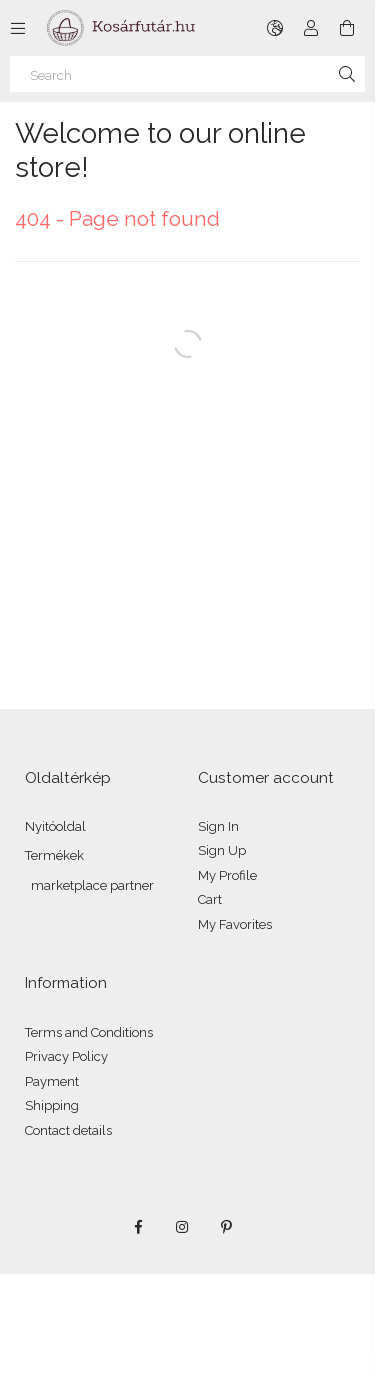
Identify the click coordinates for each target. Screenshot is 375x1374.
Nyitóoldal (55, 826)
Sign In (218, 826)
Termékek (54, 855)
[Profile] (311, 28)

· · · ·

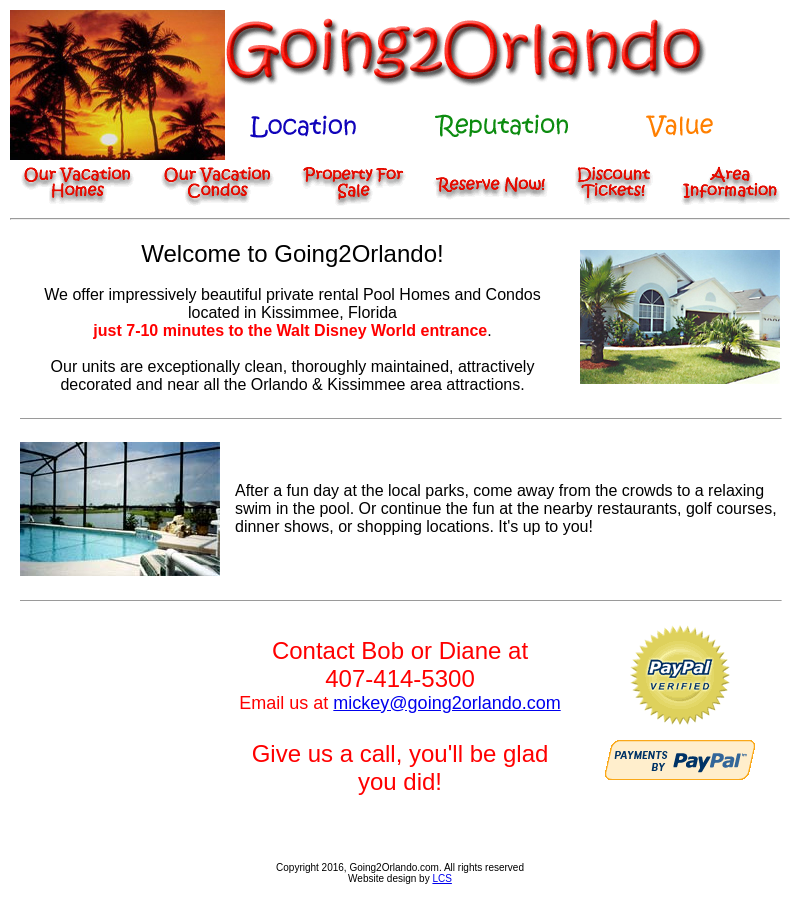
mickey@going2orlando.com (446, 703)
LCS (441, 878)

· · · ·

Work item
What you give back must be the stretch above, starting at the line with "Identify the click" and ending at the line with "[Profile] (311, 28)", copied exactly.

Task response
Identify the click coordinates for each target. Screenshot is 375x1374.
Nyitóoldal (55, 826)
Sign In (218, 826)
Termékek (54, 855)
[Profile] (311, 28)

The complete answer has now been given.